Projects & Articles
Topic: Unlocking Hydrogenolysis Performance Potential Through Tailored Modular Design for Cu Hydrogenolysis Catalysts and Their Active Sites Control
Funding: Czech Science Foundation - 25-17746S
Date: 2025-2027
Abstract: Cu-based catalysts show promise for the selective hydrogenolysis of esters, offering notable environmental advantages over conventional CuCr catalysts. This project aims to advance our understanding of the structure-activity relationship in ester hydrogenolysis and the influence of transesterification in both liquid and gas phase reactions. To achieve this goal, we will employ a combination of rational catalyst design, yielding well-defined catalysts through controlled surface modification of various SiO2 materials with oxides of Ti, Zr, Al, or Zn. Subsequent detailed characterization and rigorous catalyst testing will be conducted alongside state-of-the-art operando spectroscopy techniques. This integrated approach will elucidate the impact of oxide modifiers on the silica surface on catalyst properties, as well as on the activity, selectivity, and stability of Cu catalysts developed herein. Moreover, it will enable insight into the role of oxide supports in determining the size, stability, and oxidation state of Cu nanoparticles, thereby influencing their activity and selectivity.
Topic: Supported Cu-based catalysts for hydrogenolysis
Funding: Czech Science Foundation - 20-28093S
Date: 2020-2022
Goal: The main goal is to shed light on the relationship between synthesis, structure and hydrogenolysis activity of supported Cu catalysts. A partial goal is to maximize Cu dispersion and its stability in the catalysts.
Abstract: The main goal of the project proposal is to contribute to the understanding of the fundamental issues that lie at the heart of the structure–activity relationship paradigm of the Cu-based hydrogenolysis catalysts. The project will thus focus on controlled synthesis of Cu-based supported catalysts on a variety of well-defined supports to obtain hydrogenolysis catalysts with different structural and physico-chemical properties. In particular, variations in Cu cluster size and improvements in its long-term stability (i.e. sinter-resistance) will be attempted. The activity, selectivity as well as stability of the catalytic activity of the synthesized catalysts will be investigated in hydrogenolysis of esters and the results will be correlated with the catalyst structural and physico-chemical properties to provide information on the structure-activity relationships useful for rational design of hydrogenolysis catalysts.
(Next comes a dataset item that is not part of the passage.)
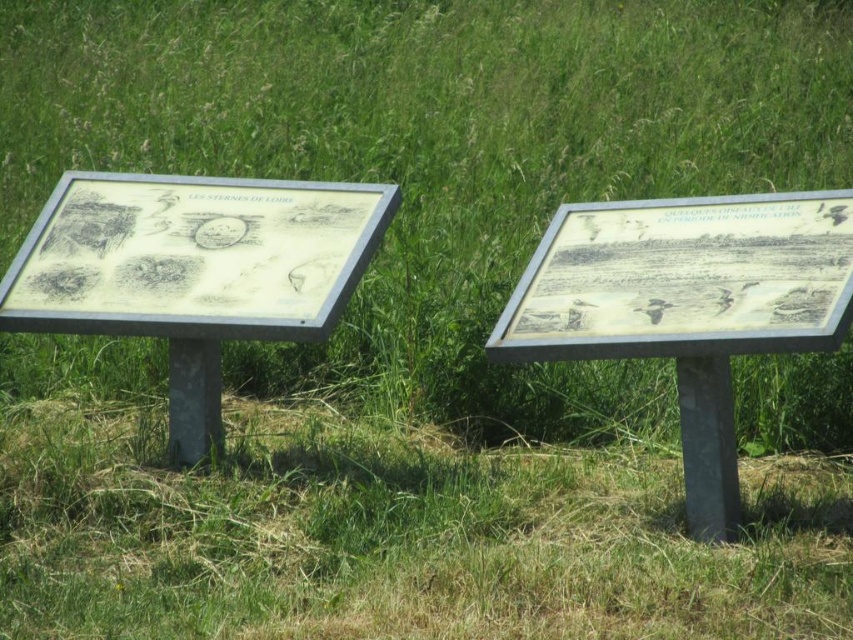 You are standing in front of two signs in a grassy area. The matte paper sign at left and the matte silver sign at right. Which one is higher up?

The matte paper sign at left is located above the matte silver sign at right, so it is higher up.

In the scene shown: Based on the scene description, where is the matte paper sign at left located in terms of coordinates?

The matte paper sign at left is located at coordinates point (193,257).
Topic: Development of environmentally friendly hydrogenation catalysts
Funding: Ministry of Industry and Trade of the Czech Republic – FV40158
Duration: 2019-2022
Goal: The goal of the project is to develop a new chromium-free catalyst having a comparable stability, activity and durability as the currently used catalyst containing copper and chromium. The new catalyst will be a more environmentally friendly alternative of the current catalyst not only from the application point of view, but also from the catalyst production point of view as the amount of toxic wastes containing chromium (VI) will be reduced.
Project partner: Ranido, s.r.o.
Topic: Investigation and optimization of promoted CuZnAl hydrogenation catalysts
Funding: Czech Science Foundation - 17-05704S
Date: 2017-2019
Goal: The goal of the project is to describe the relationship between the composition, structure and properties of promoted CuZnAl catalysts and their catalytic activity and selectivity in hydrogenation and hydrogenolytic reactions.
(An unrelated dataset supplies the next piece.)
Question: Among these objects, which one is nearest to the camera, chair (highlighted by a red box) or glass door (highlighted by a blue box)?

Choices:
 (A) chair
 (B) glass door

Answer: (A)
Abstract: The project investigates promoted CuZnAl hydrogenation catalysts. The hydrogenation catalysts based on CuZn are promising catalysts for hydrogenation of chemical specialties, such as esters. CuZnAl catalysts will be synthesized under controlled conditions relying on co-precipitation, deposition and impregnation methods. The catalysts will be characterized in detail by physico-chemical characterization techniques. This will allow rationalizing the relationship between catalyst synthesis parameters and catalyst structure and its properties. The hydrogenation performance of the synthesized CuZnAl catalysts will be studied by hydrogenation of two model ester compounds (dimethyl adipate and methyl caproate) to the corresponding alcohols. This will facilitate the description of the relationship between the catalyst structure and properties, on the one hand, and catalyst activity and selectivity, on the other hand. The stability of the catalysts will be studied as well.